Content starts

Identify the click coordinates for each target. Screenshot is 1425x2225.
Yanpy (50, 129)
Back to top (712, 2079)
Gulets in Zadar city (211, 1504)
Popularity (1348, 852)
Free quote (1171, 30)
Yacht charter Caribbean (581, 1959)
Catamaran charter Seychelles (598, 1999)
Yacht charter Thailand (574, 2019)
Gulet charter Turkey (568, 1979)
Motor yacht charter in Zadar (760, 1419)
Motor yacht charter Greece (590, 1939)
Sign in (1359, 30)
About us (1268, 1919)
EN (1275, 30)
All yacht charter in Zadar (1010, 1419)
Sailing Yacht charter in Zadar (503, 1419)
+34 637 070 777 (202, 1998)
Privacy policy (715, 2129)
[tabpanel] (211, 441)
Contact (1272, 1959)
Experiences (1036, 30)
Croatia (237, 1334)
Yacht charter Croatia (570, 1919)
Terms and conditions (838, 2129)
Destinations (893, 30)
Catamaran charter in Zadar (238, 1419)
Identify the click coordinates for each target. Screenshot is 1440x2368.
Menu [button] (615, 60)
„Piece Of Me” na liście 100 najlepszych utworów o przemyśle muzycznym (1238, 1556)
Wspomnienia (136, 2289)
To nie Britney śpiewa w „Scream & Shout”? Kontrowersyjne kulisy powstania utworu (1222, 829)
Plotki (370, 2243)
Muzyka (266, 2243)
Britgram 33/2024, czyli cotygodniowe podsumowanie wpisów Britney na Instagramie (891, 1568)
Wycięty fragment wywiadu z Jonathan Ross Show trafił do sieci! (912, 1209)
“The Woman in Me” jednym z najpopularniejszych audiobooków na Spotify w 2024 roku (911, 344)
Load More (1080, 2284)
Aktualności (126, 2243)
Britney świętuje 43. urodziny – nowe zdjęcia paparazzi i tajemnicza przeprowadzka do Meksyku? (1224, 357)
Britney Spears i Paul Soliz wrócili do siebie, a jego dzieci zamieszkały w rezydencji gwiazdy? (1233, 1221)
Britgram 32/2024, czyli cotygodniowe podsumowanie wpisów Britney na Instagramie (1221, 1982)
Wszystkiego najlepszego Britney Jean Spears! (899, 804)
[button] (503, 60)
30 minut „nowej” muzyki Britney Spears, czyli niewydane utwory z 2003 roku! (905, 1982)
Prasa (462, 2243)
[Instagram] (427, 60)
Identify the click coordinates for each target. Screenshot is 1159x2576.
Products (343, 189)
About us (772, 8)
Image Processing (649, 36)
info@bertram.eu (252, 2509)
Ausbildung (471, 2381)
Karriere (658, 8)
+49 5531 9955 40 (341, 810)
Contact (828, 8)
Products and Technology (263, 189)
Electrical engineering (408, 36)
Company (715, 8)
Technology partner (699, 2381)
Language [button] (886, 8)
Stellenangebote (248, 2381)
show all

Content ends

Your answer must be every record above, repeated exactly.

# SOLUTION TO THE EXERCISE
Identify the click coordinates for each target. Screenshot is 1425x2225.
Yanpy (50, 129)
Back to top (712, 2079)
Gulets in Zadar city (211, 1504)
Popularity (1348, 852)
Free quote (1171, 30)
Yacht charter Caribbean (581, 1959)
Catamaran charter Seychelles (598, 1999)
Yacht charter Thailand (574, 2019)
Gulet charter Turkey (568, 1979)
Motor yacht charter in Zadar (760, 1419)
Motor yacht charter Greece (590, 1939)
Sign in (1359, 30)
About us (1268, 1919)
EN (1275, 30)
All yacht charter in Zadar (1010, 1419)
Sailing Yacht charter in Zadar (503, 1419)
+34 637 070 777 (202, 1998)
Privacy policy (715, 2129)
[tabpanel] (211, 441)
Contact (1272, 1959)
Experiences (1036, 30)
Croatia (237, 1334)
Yacht charter Croatia (570, 1919)
Terms and conditions (838, 2129)
Destinations (893, 30)
Catamaran charter in Zadar (238, 1419)
Identify the click coordinates for each target. Screenshot is 1440x2368.
Menu [button] (615, 60)
„Piece Of Me” na liście 100 najlepszych utworów o przemyśle muzycznym (1238, 1556)
Wspomnienia (136, 2289)
To nie Britney śpiewa w „Scream & Shout”? Kontrowersyjne kulisy powstania utworu (1222, 829)
Plotki (370, 2243)
Muzyka (266, 2243)
Britgram 33/2024, czyli cotygodniowe podsumowanie wpisów Britney na Instagramie (891, 1568)
Wycięty fragment wywiadu z Jonathan Ross Show trafił do sieci! (912, 1209)
“The Woman in Me” jednym z najpopularniejszych audiobooków na Spotify w 2024 roku (911, 344)
Load More (1080, 2284)
Aktualności (126, 2243)
Britney świętuje 43. urodziny – nowe zdjęcia paparazzi i tajemnicza przeprowadzka do Meksyku? (1224, 357)
Britney Spears i Paul Soliz wrócili do siebie, a jego dzieci zamieszkały w rezydencji gwiazdy? (1233, 1221)
Britgram 32/2024, czyli cotygodniowe podsumowanie wpisów Britney na Instagramie (1221, 1982)
Wszystkiego najlepszego Britney Jean Spears! (899, 804)
[button] (503, 60)
30 minut „nowej” muzyki Britney Spears, czyli niewydane utwory z 2003 roku! (905, 1982)
Prasa (462, 2243)
[Instagram] (427, 60)
Identify the click coordinates for each target. Screenshot is 1159x2576.
Products (343, 189)
About us (772, 8)
Image Processing (649, 36)
info@bertram.eu (252, 2509)
Ausbildung (471, 2381)
Karriere (658, 8)
+49 5531 9955 40 (341, 810)
Contact (828, 8)
Products and Technology (263, 189)
Electrical engineering (408, 36)
Company (715, 8)
Technology partner (699, 2381)
Language [button] (886, 8)
Stellenangebote (248, 2381)
show all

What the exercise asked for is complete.